RURAL RETREAT, Va. – “The main thing: Just don’t touch anything,” Curtis Pennington tells me as he fastens my harness.
Before me are about 18 mysterious dials and phrases such as: “Check release if guard is deformed.”
“I won’t,” I accidently shout, unable to gauge the volume of my voice through my headset, which, I was warned, was sure to mess up my hair. That was the least of my concerns.
I’m in the sole backseat of a yellow T-34B, a 50-year-old “no frills” former U.S. Navy plane, getting ready to take off.
Bob Harrison is in the pilot’s seat, and all I can see is “wizard” printed on the back of his gold helmet. The propeller starts spinning and the breeze kicks back through his cracked-open canopy.
He peers through his tiny rear view mirror and gives me a thumb’s up.
Although we’re technically able to communicate through our headsets, the static is as thick as the radio on an Oklahoma road trip.
“How long have you been flying this?” I shout into my microphone.
“Oh ... static, static ... about a year ... static static ... new ... static static. ... Ready to go flying?”
Panic.
The truth, as I later learned it, is that Harrison was new only to this particular aircraft. He actually learned to fly before he learned to drive a car.
At 8 years old, his dad rented a plane and he fell in love. On his 16th birthday, he got flying lessons, then flew army helicopters in Vietnam. He went to Papua New Guinea as a missionary pilot for eight years before ending his career as a commercial pilot for Continental.
“It’s all I ever wanted to do,” he says. “Cars and motorcycles are two-dimensional, you can’t go up and down in those.”
He turns a corner and we’re off down the runway. We rise up, the mountains to the left, the interstate to the right.
“The rain really cleared out the haze,” he says, and I can see a big smile on his face through his little mirror.

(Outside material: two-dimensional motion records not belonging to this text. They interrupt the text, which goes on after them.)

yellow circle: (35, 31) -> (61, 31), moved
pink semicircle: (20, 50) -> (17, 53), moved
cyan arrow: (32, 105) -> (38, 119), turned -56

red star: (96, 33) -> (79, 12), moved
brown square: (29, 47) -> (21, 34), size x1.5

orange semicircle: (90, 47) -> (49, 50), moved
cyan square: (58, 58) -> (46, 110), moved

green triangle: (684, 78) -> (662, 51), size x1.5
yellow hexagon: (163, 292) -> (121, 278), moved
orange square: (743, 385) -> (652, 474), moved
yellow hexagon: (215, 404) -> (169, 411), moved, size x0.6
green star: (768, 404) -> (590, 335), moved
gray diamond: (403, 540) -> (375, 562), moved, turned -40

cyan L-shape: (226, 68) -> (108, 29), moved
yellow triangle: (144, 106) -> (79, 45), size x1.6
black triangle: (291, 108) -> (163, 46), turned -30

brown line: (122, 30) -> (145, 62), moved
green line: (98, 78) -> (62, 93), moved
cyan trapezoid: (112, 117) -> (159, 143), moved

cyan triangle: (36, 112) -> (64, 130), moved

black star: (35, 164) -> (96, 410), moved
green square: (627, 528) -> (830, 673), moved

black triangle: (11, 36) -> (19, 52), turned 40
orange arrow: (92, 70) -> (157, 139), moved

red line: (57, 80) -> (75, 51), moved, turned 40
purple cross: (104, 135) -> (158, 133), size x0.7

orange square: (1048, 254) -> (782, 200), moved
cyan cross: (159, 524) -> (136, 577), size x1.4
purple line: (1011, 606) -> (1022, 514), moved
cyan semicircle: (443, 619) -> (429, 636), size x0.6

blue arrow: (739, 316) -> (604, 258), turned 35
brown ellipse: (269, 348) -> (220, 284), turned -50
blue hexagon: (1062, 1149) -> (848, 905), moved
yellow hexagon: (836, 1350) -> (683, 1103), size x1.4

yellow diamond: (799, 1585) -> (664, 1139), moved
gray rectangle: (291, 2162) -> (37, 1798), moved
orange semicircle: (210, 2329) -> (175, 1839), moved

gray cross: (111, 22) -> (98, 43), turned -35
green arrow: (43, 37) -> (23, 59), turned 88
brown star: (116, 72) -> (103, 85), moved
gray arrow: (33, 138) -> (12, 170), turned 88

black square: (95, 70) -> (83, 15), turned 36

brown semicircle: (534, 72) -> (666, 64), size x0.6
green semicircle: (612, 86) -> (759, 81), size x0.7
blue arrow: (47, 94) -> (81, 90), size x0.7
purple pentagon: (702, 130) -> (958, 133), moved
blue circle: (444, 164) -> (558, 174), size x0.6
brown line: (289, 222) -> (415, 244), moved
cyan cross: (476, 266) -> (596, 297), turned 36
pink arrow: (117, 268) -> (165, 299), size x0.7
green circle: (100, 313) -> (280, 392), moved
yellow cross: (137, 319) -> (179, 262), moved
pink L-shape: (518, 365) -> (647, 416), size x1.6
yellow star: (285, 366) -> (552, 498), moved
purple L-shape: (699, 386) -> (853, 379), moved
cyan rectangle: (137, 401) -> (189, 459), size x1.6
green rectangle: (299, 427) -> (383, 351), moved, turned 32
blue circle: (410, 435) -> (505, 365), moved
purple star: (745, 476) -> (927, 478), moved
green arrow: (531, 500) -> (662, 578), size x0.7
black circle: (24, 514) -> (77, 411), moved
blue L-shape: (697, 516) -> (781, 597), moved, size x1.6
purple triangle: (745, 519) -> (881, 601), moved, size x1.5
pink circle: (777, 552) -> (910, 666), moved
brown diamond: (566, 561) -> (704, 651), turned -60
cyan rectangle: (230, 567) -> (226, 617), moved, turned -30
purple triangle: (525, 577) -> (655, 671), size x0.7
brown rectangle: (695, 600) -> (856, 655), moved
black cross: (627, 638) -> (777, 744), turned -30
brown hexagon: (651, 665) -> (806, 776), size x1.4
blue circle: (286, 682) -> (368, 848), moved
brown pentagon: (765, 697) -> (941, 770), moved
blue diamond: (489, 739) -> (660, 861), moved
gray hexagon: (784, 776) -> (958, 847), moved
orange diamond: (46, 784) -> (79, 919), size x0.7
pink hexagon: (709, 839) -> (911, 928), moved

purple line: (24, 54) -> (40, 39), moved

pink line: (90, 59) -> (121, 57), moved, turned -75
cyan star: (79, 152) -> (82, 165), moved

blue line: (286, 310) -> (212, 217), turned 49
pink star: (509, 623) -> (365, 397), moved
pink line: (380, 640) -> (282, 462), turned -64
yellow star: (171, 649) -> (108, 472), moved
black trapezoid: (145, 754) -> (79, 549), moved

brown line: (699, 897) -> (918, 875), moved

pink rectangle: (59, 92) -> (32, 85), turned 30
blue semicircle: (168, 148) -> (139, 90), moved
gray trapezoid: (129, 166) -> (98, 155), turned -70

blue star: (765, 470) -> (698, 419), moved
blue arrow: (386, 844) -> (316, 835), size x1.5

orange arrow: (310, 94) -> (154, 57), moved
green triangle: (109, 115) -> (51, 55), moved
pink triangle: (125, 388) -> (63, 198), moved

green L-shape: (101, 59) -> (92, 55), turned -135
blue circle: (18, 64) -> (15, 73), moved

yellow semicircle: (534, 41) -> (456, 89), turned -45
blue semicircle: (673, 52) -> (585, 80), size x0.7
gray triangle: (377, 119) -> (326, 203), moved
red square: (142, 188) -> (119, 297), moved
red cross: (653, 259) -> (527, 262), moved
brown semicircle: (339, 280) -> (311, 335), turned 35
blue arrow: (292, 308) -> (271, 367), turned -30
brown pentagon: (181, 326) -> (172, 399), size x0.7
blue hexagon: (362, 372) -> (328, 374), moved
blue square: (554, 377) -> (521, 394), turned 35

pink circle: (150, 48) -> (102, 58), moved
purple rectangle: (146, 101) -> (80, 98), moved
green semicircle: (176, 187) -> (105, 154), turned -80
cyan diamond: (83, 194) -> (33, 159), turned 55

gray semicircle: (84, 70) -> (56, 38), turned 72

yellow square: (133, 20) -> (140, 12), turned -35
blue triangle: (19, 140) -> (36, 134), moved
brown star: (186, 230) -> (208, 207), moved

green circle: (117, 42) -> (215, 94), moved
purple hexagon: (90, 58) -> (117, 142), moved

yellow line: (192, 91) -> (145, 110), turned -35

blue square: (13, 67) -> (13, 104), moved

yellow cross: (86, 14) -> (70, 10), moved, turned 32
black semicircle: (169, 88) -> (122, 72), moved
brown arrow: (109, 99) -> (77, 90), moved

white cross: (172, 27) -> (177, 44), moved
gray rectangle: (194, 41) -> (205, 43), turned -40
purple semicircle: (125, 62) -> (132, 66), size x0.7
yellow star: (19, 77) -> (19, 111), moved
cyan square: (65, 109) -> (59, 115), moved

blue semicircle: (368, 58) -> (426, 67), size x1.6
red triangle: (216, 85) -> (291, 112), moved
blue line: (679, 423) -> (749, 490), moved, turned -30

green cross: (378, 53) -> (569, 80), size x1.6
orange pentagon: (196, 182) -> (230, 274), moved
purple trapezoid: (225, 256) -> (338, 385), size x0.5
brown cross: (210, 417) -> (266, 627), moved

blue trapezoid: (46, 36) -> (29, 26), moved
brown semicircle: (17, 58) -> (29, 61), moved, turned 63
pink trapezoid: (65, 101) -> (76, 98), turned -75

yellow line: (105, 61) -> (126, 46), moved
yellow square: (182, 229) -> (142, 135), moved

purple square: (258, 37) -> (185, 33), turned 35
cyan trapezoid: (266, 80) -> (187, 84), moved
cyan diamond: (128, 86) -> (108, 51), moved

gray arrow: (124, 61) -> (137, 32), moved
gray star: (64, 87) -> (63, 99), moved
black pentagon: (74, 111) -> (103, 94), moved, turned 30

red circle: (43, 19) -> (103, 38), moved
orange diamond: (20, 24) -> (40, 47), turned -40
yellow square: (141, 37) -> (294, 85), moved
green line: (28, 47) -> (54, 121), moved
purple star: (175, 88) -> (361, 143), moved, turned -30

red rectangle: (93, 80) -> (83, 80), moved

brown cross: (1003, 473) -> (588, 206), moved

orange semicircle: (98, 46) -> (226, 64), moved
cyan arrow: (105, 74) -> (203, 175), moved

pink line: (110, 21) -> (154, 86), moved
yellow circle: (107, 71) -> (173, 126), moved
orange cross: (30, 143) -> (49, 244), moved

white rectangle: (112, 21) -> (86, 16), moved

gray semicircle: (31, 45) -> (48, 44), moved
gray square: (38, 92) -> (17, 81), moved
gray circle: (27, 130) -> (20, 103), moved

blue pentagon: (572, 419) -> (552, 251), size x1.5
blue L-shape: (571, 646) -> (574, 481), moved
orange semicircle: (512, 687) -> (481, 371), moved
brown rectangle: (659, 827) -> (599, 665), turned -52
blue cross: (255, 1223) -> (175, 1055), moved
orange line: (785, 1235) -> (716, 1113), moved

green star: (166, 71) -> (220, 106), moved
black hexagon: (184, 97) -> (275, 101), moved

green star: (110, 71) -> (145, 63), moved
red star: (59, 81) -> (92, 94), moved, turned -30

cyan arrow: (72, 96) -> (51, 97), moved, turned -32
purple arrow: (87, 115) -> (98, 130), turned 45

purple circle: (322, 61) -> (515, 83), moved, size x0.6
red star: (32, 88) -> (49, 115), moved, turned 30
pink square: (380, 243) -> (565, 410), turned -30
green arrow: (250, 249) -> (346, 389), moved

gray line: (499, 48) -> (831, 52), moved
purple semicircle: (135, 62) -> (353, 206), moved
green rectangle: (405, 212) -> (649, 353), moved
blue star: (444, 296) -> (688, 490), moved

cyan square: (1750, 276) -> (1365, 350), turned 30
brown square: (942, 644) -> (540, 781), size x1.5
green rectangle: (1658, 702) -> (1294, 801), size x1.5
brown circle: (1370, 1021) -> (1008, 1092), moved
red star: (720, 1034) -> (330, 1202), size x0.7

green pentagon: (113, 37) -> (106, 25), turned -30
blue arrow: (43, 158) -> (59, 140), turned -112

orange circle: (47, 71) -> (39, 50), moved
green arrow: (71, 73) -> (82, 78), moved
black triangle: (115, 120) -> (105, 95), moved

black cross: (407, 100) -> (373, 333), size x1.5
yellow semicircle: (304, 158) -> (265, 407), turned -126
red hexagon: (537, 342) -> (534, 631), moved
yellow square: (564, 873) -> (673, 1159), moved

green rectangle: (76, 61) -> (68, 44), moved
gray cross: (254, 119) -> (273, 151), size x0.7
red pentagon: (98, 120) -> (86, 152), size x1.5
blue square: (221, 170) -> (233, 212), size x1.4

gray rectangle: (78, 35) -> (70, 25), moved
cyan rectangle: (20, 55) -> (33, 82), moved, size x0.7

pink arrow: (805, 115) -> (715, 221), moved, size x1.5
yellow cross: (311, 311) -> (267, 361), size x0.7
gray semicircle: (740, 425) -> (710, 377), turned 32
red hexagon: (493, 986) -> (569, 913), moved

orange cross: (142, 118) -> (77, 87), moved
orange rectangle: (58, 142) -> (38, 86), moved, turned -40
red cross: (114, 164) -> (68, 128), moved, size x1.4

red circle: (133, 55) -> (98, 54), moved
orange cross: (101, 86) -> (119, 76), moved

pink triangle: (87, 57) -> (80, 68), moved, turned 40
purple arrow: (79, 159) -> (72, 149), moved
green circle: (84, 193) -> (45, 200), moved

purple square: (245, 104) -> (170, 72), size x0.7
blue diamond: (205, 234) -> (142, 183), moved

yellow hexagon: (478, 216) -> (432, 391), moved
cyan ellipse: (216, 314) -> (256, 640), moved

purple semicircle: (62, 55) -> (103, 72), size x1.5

Cows become ants as we ascend, our plane casting a little plane shadow on the treetops below. It dances through a cemetery and over the roof of a little white church.
We make a 180 degree turn to the right to pass back over the airport.
“This’ll be the fun part!” Harrison shouts, as he turns again and lowers back toward the runway.
But we don’t slow down, we’re up in the air again, and Harrison said he just wanted to get the land lovers below a good photograph.
We float back around, at 150 mph, and my pilot points out where we cross from Smyth to Wythe county. It’s an approximation – somewhere between two silos and a dairy farm, one of many carved out in perfect squares on perfect green grass below.
A little city appears, and Harrison said its two orange water towers are Rural Retreat’s aerial landmark. We fly over Harrison’s actual workplace: Rural Retreat Middle School where he teaches sixth-grade science.
He said he took the day off to take me flying.
“For 30 years I got paid to do this,” he says, laughing. “When I retired, I had to get a job.”
We soar over the interstate, exactly parallel to the airstrip, as Harrison talks about this, his third, plane.
Built in 1957, it was the Vietnam-era training aircraft for the Navy. For years, it was on display at Wright-Patterson Air Force Base in Ohio, and when they replaced it, he found it in a trade magazine and chased it down from a man in Indiana.
Harrison and his wife, the plane’s namesake, Nancy, bought the warbird with a business loan. She’s a clinical psychologist who likes to take pictures and he’s a school teacher who likes to fly planes. They combined their passions into a aerial photography business and pick up real estate and corporate clients here and there. Harrison offers rides on the side, sometimes for money, sometimes for good test scores.
The antique plane costs about $100 for every 15 minutes of flight, with insurance, inspections, repairs and fuel. They barely make any money from it.
“It’s worth it, I love to take people flying,” he says. “It’s the ability to see everything from a different perspective, from a 3-D perspective. If you want to see what’s over the hill, you just slide off and go.”